(Beginning of Data provided)

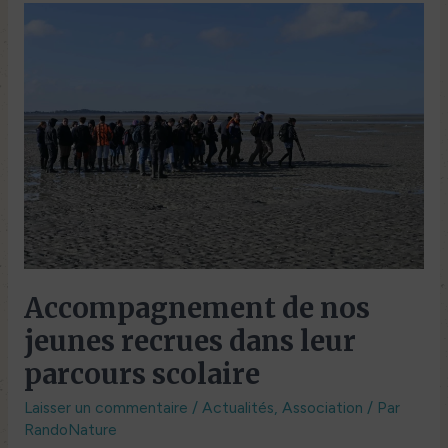
Accompagnement
de
nos
jeunes
recrues
dans
leur
parcours
scolaire
Accompagnement de nos
jeunes recrues dans leur
parcours scolaire
Laisser un commentaire
/
Actualités
,
Association
/ Par
RandoNature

(End of Data provided)

Instructions for the task
Which lines above hold the string "Accompagnement"? Copy every one of them.

Result of the exercise
Accompagnement
Accompagnement de nos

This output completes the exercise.